Science blog

Science blog 2017-09-04 - speeding up weather forecasts

Speeding up weather forecasts by using single precision computer calculations

4 September 2017
Peter Dueben

Peter Dueben

Dr Peter Dueben, ECMWF Scientist working on numerical methods

How can single precision help?

There are two standard precision options on high performance computing hardware. In double precision, 64 bits are used to represent each real number and the numbers are represented with at least 15 decimal digits precision. In single precision, 32 bits are used and at least 6 decimal digits are available.

Today, almost all weather and climate models use double precision as the standard. However, if single precision could be used instead, this would allow significant savings for simulations, since less bits need to be processed and moved. Such savings could be reinvested to increase resolution or complexity of the models that are used, or to increase the number of ensemble members to improve predictions.

Such investigation of single precision fits very well into the scalability programme at ECMWF that aims to improve computational efficiency to make the most of current and future high performance computing hardware.

How did the research develop?

There is an ongoing effort to investigate the use of reduced numerical precision in Earth System modelling within the research group of Prof Tim Palmer at the University of Oxford. As a PostDoc of Tim, I was involved in this effort and showed in 2014 that single precision is sufficient to perform simulations with the OpenIFS model (the portable version of IFS; Dueben et al. MWR 2014). This proof-of-concept was the motivation for scientists at ECMWF to join the investigation.

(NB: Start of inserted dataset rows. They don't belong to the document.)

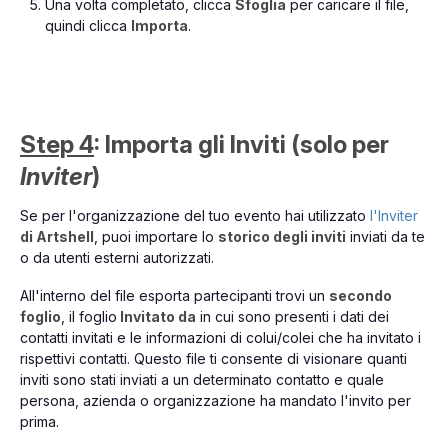
Una volta completato, clicca
Sfoglia
per caricare il file,
quindi clicca
Importa
.
Step 4
: Importa gli Inviti (solo per
Inviter
)
Se per l'organizzazione del tuo evento hai utilizzato
l'Inviter
di Artshell
, puoi importare lo
storico degli inviti
inviati da te
o da utenti esterni autorizzati.
All'interno del file esporta partecipanti trovi un
secondo
foglio
, il foglio
Invitato da
in cui sono presenti i dati dei
contatti invitati e le informazioni di colui/colei che ha invitato i
rispettivi contatti. Questo file ti consente di visionare quanti
inviti sono stati inviati a un determinato contatto e quale
persona, azienda o organizzazione ha mandato l'invito per
prima.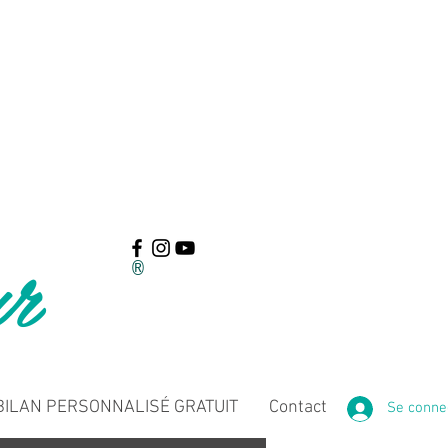
ur
®
ILAN PERSONNALISÉ GRATUIT
Contact
Se conne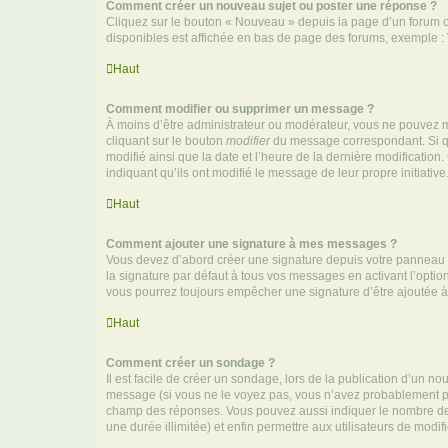
Comment créer un nouveau sujet ou poster une réponse ?
Cliquez sur le bouton « Nouveau » depuis la page d’un forum ou
disponibles est affichée en bas de page des forums, exemple 
Haut
Comment modifier ou supprimer un message ?
À moins d’être administrateur ou modérateur, vous ne pouvez 
cliquant sur le bouton
modifier
du message correspondant. Si que
modifié ainsi que la date et l’heure de la dernière modificatio
indiquant qu’ils ont modifié le message de leur propre initiat
Haut
Comment ajouter une signature à mes messages ?
Vous devez d’abord créer une signature depuis votre panneau d
la signature par défaut à tous vos messages en activant l’option
vous pourrez toujours empêcher une signature d’être ajoutée
Haut
Comment créer un sondage ?
Il est facile de créer un sondage, lors de la publication d’un n
message (si vous ne le voyez pas, vous n’avez probablement pas
champ des réponses. Vous pouvez aussi indiquer le nombre de rép
une durée illimitée) et enfin permettre aux utilisateurs de modifi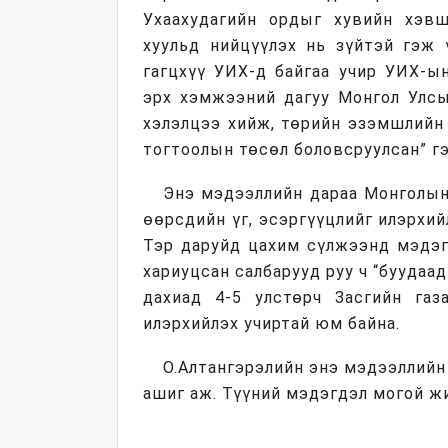
Ухаахудагийн ордыг хувийн хэв
хуульд нийцүүлэх нь зүйтэй гэж 
гагцхүү УИХ-д байгаа учир УИХ-ын
эрх хэмжээний дагуу Монгол Улсы
хэлэлцээ хийж, төрийн эзэмшлийн
тогтоолын төсөл боловсруулсан” г
Энэ мэдээллийн дараа Монголын 
өөрсдийн үг, эсэргүүцлийг илэрхий
Тэр даруйд цахим сүлжээнд мэдэг
хариуцсан салбарууд руу ч “буудаад
дахиад 4-5 улстөрч Засгийн газ
илэрхийлэх учиртай юм байна.
О.Алтангэрэлийн энэ мэдээллийн 
ашиг аж. Түүний мэдэгдэл могой жи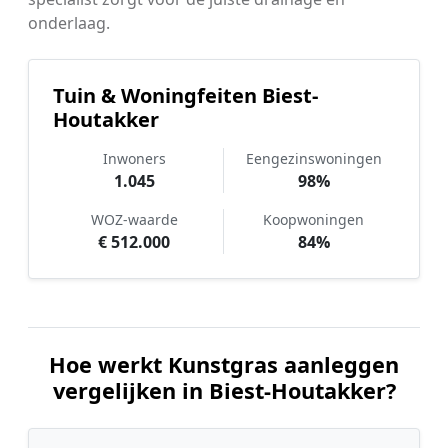
onderlaag.
Tuin & Woningfeiten Biest-
Houtakker
Inwoners
Eengezinswoningen
1.045
98%
WOZ-waarde
Koopwoningen
€ 512.000
84%
Hoe werkt Kunstgras aanleggen
vergelijken in Biest-Houtakker?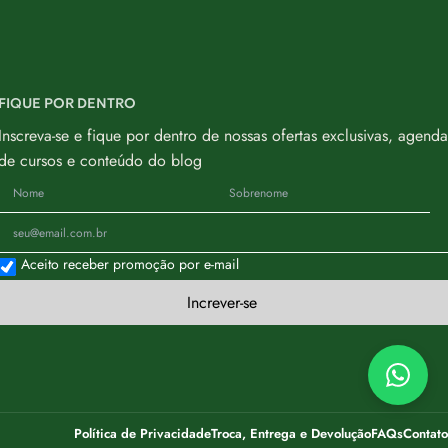
FIQUE POR DENTRO
Inscreva-se e fique por dentro de nossas ofertas exclusivas, agenda
de cursos e conteúdo do blog
Aceito receber promoção por e-mail
Increver-se
Política de Privacidade
Troca, Entrega e Devolução
FAQs
Contato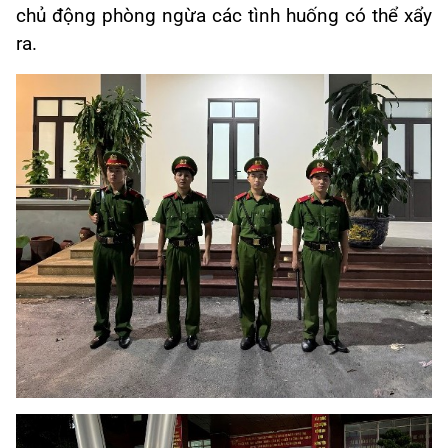
chủ động phòng ngừa các tình huống có thể xẩy
ra.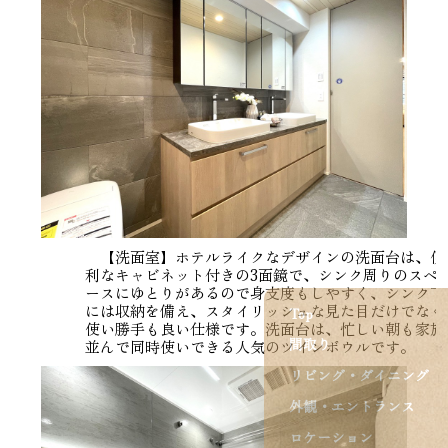
【洗面室】ホテルライクなデザインの洗面台は、便
利なキャビネット付きの3面鏡で、シンク周りのスペ
ースにゆとりがあるので身支度もしやすく、シンク下
には収納を備え、スタイリッシュな見た目だけでなく
Top
使い勝手も良い仕様です。洗面台は、忙しい朝も家族
間取り
並んで同時使いできる人気のツインボウルです。
リビング・ダイニング
外観・エントランス
ロケーション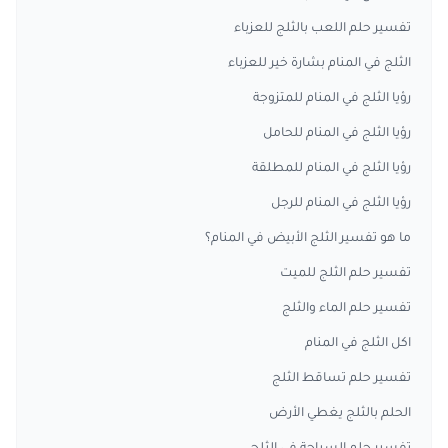
تفسير حلم اللعب بالثلج للعزباء
الثلج في المنام بشارة خير للعزباء
رؤيا الثلج في المنام للمتزوجة
رؤيا الثلج في المنام للحامل
رؤيا الثلج في المنام للمطلقة
رؤيا الثلج في المنام للرجل
ما هو تفسير الثلج الأبيض في المنام؟
تفسير حلم الثلج للميت
تفسير حلم الماء والثلج
اكل الثلج في المنام
تفسير حلم تساقط الثلج
الحلم بالثلج يغطي الأرض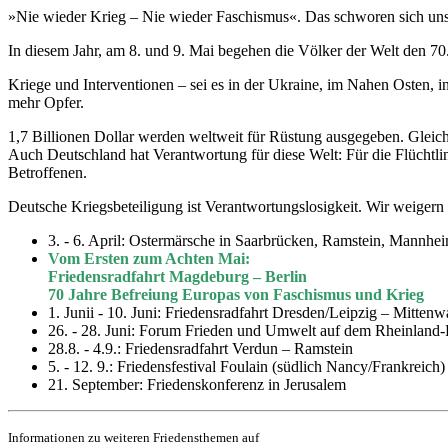
»Nie wieder Krieg – Nie wieder Faschismus«. Das schworen sich uns
In diesem Jahr, am 8. und 9. Mai begehen die Völker der Welt den 70
Kriege und Interventionen – sei es in der Ukraine, im Nahen Osten, i
mehr Opfer.
1,7 Billionen Dollar werden weltweit für Rüstung ausgegeben. Gleich
Auch Deutschland hat Verantwortung für diese Welt: Für die Flüchtling
Betroffenen.
Deutsche Kriegsbeteiligung ist Verantwortungslosigkeit. Wir weigern 
3. - 6. April: Ostermärsche in Saarbrücken, Ramstein, Mannhei
Vom Ersten zum Achten Mai:
Friedensradfahrt Magdeburg – Berlin
70 Jahre Befreiung Europas von Faschismus und Krieg
1. Junii - 10. Juni: Friedensradfahrt Dresden/Leipzig – Mittenw
26. - 28. Juni: Forum Frieden und Umwelt auf dem Rheinland-
28.8. - 4.9.: Friedensradfahrt Verdun – Ramstein
5. - 12. 9.: Friedensfestival Foulain (südlich Nancy/Frankreich)
21. September: Friedenskonferenz in Jerusalem
Informationen zu weiteren Friedensthemen
auf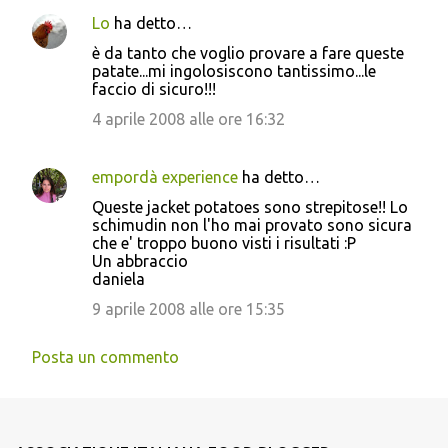
Lo
ha detto…
è da tanto che voglio provare a fare queste
patate...mi ingolosiscono tantissimo...le
faccio di sicuro!!!
4 aprile 2008 alle ore 16:32
empordà experience
ha detto…
Queste jacket potatoes sono strepitose!! Lo
schimudin non l'ho mai provato sono sicura
che e' troppo buono visti i risultati :P
Un abbraccio
daniela
9 aprile 2008 alle ore 15:35
Posta un commento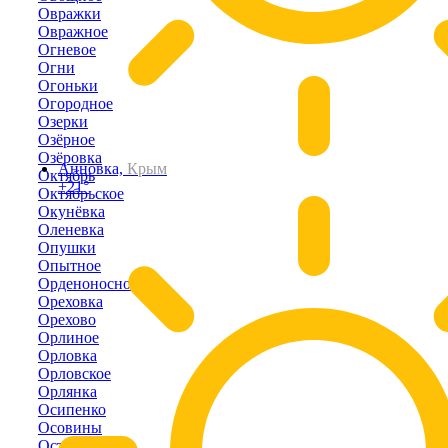
Овражки
Овражное
Огневое
Огни
Огоньки
Огородное
Озерки
Озёрное
Озёровка
Анновка,
Крым
Октябрь
+21°
Октябрьское
Окунёвка
Оленевка
Опушки
Опытное
Орденоносное
Ореховка
Орехово
Орлиное
Орловка
Орловское
Орлянка
Осипенко
Осовины
Останино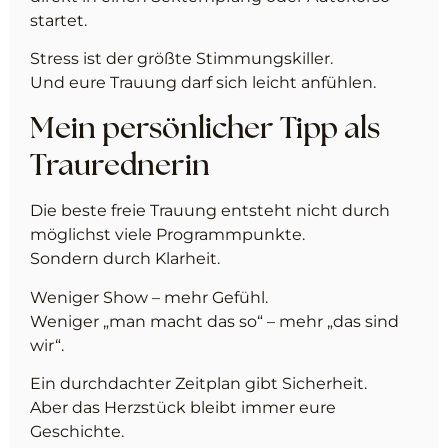
startet.
Stress ist der größte Stimmungskiller.
Und eure Trauung darf sich leicht anfühlen.
Mein persönlicher Tipp als
Traurednerin
Die beste freie Trauung entsteht nicht durch
möglichst viele Programmpunkte.
Sondern durch Klarheit.
Weniger Show – mehr Gefühl.
Weniger „man macht das so“ – mehr „das sind
wir“.
Ein durchdachter Zeitplan gibt Sicherheit.
Aber das Herzstück bleibt immer eure
Geschichte.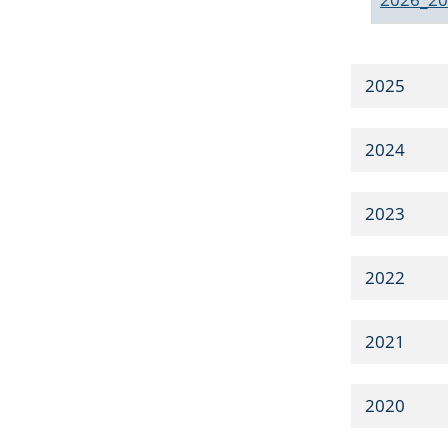
2025
2024
2023
2022
2021
2020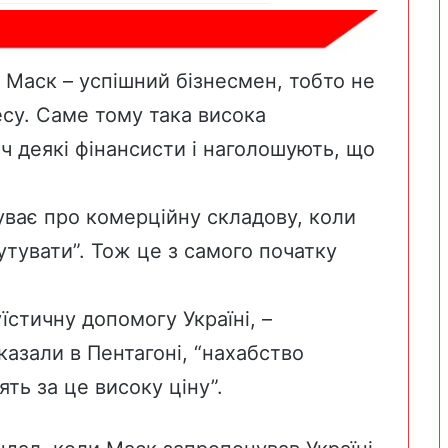
о Маск – успішний бізнесмен, тобто не
су. Саме тому така висока
оч деякі фінансисти і наголошують, що
уває про комерційну складову, коли
утувати”
. Тож це з самого початку
уїстичну допомогу Україні, –
казали в Пентагоні
, “нахабство
ять за це високу ціну”.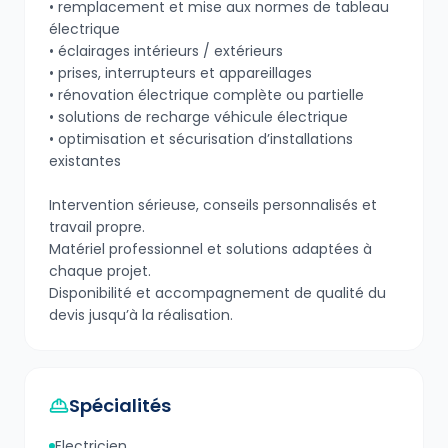
• remplacement et mise aux normes de tableau
électrique
• éclairages intérieurs / extérieurs
• prises, interrupteurs et appareillages
• rénovation électrique complète ou partielle
• solutions de recharge véhicule électrique
• optimisation et sécurisation d’installations
existantes
Intervention sérieuse, conseils personnalisés et
travail propre.
Matériel professionnel et solutions adaptées à
chaque projet.
Disponibilité et accompagnement de qualité du
devis jusqu’à la réalisation.
Spécialités
Electricien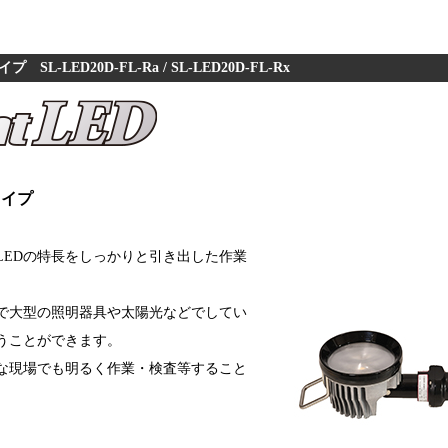
ED20D-FL-Ra / SL-LED20D-FL-Rx
タイプ
LEDの特長をしっかりと引き出した作業
で大型の照明器具や太陽光などでしてい
うことができます。
な現場でも明るく作業・検査等すること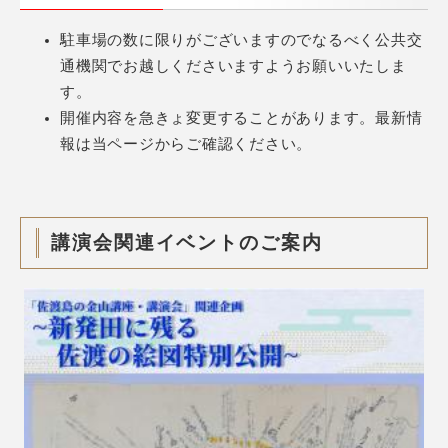
駐車場の数に限りがございますのでなるべく公共交
通機関でお越しくださいますようお願いいたしま
す。
開催内容を急きょ変更することがあります。最新情
報は当ページからご確認ください。
講演会関連イベントのご案内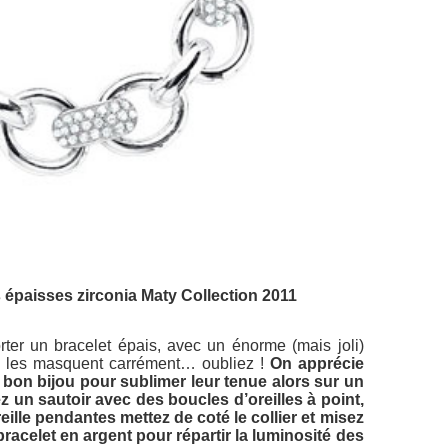
 épaisses zirconia Maty Collection 2011
ter un bracelet épais, avec un énorme (mais joli)
qui les masquent carrément… oubliez !
On apprécie
 bon bijou pour sublimer leur tenue alors sur un
z un sautoir avec des boucles d’oreilles à point,
eille pendantes mettez de coté le collier et misez
racelet en argent pour répartir la luminosité des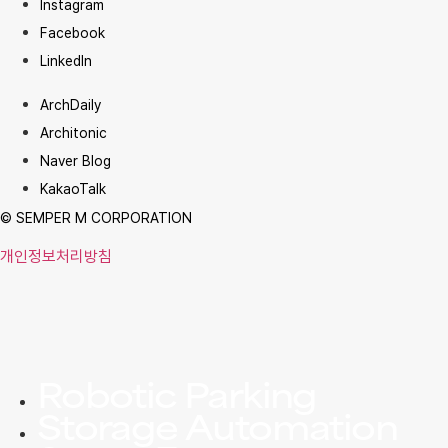
Instagram
Facebook
LinkedIn
ArchDaily
Architonic
Naver Blog
KakaoTalk
© SEMPER M CORPORATION
개인정보처리방침
Robotic Parking
Storage Automation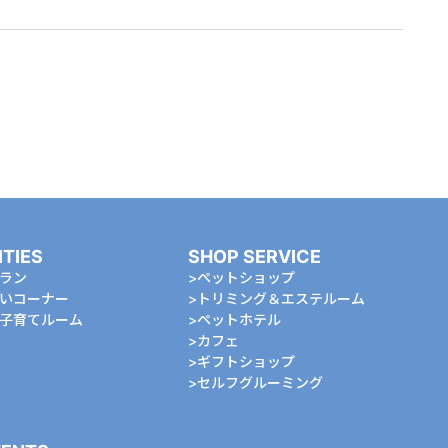
ITIES
SHOP SERVICE
ラン
ペットショップ
いコーナー
トリミング＆エステルーム
⼦育てルーム
ペットホテル
カフェ
ギフトショップ
セルフグルーミング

A single precision version of the IFS (cycle 41R2) was developed by Filip Vana and the use of single precision was studied in more detail (Vana et al. MWR 2017). I am now working on further developments of the single precision version of IFS as part of the EU ESiWACE project.

What changes to the ECMWF Integrated Forecast System (IFS) are needed?

In principle, the change from double to single precision is as easy as a change of the default precision level of the model code. However, many technical difficulties had to be addressed such as adjustments of input/output and parallelisation routines, fixes of links to external libraries and system functions, replacements of hard-coded model thresholds, and additional safeguards were added to avoid divisions by zero. Some parts of the code, such as the setup of the Legendre transformation and the vertical integration scheme, need to be kept at high precision. It is a challenge to find all model components for which a reduction in precision generates differences in model simulations due to the sheer size of the IFS.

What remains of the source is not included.